Editorial

Un ataque a la libertad religiosa

EL juicio contra la concejal portavoz del Ayuntamiento de Madrid, Rita Maestre, por ofender a los sentimientos religiosos vuelve a poner de relieve el sonrojante radicalismo que practican algunos de los militantes y simpatizantes de Podemos y movimientos similares. Como todo el mundo ya sabe, en 2011, la joven edil irrumpió junto a otros compañeros en una capilla católica de la Universidad Complutense en la que había fieles orando, actividad que impidieron con sus gritos (cuanto menos de mal gusto) y, en el caso de Maestre, mostrando su torso desnudo. Además, se corearon consignas guerracivilistas como "arderéis como en el 36" o "vamos a quemar la Conferencia Espiscopal", entre otras. ¿Fue el asalto un delito de ofensa a los sentimientos religiosos regulado en el artículo 525 de nuestro código Penal? Eso es lo que, precisamente, tiene que dirimir el juez, pero, independientemente de lo que decida el tribunal, de lo que no cabe duda es de que estamos ante una actitud chabacana y totalmente censurable. Además, observamos con preocupación cómo ciertos sectores radicales han adoptado la pueril costumbre de intentar escandalizar y provocar a los católicos con actitudes y proclamas que muchas veces intentan hacer pasar como expresiones políticas o artísticas, como también hemos visto recientemente en Barcelona con el irreverente Padrenuestro recitado en un acto público por Dolors Miquel y amparado por la alcaldesa, Ada Colau.

Los juristas coinciden en señalar que el delito de ofensa a los sentimientos de los miembros de una confesión religiosa es muy difícil de juzgar, porque se requiere demostrar que hubo por parte del acusado una intención expresa de herir esos sentimientos, es decir, que es un delito cargado de subjetivismo. Por eso, Maestre se apresura ahora a decirle al juez que nunca fue su intención insultar a la Iglesia católica. Sólo hay que ver las grabaciones del asalto para saber que algo no cuadra en la declaración de la concejal.
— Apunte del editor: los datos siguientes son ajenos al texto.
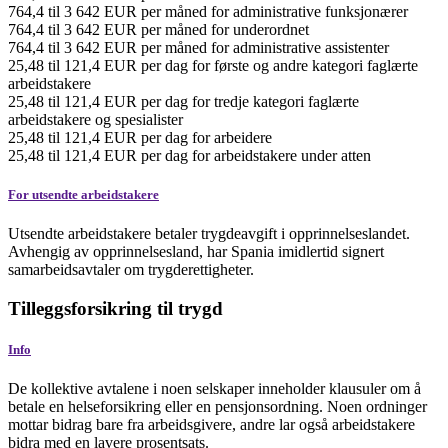
764,4
til
3 642
EUR
per måned
for administrative funksjonærer
764,4
til
3 642
EUR
per måned
for underordnet
764,4
til
3 642
EUR
per måned
for administrative assistenter
25,48
til
121,4
EUR
per dag
for første og andre kategori faglærte
arbeidstakere
25,48
til
121,4
EUR
per dag
for tredje kategori faglærte
arbeidstakere og spesialister
25,48
til
121,4
EUR
per dag
for arbeidere
25,48
til
121,4
EUR
per dag
for arbeidstakere under atten
For utsendte arbeidstakere
Utsendte arbeidstakere betaler trygdeavgift i opprinnelseslandet.
Avhengig av opprinnelsesland, har Spania imidlertid signert
samarbeidsavtaler om trygderettigheter.
Tilleggsforsikring til trygd
Info
De kollektive avtalene i noen selskaper inneholder klausuler om å
betale en helseforsikring eller en pensjonsordning. Noen ordninger
mottar bidrag bare fra arbeidsgivere, andre lar også arbeidstakere
bidra med en lavere prosentsats.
Más allá de si hubo o no ofensa a los sentimientos religiosos, lo cierto es que se impidió el culto a las personas que allí estaban rezando, fuesen sólo dos fieles -como indica Maestre- o más personas, como aseguran otras fuentes. El artículo 16 de nuestra Constitución dice claramente que "se garantiza la libertad ideológica, religiosa y de culto de los individuos y las comunidades sin más limitación, en sus manifestaciones, que la necesaria para el mantenimiento del orden público protegido por la ley". Lo que hicieron los manifestantes fue, precisamente, impedir ese momento íntimo y religioso de los orantes. Es decir, conculcaron sus derechos constitucionales.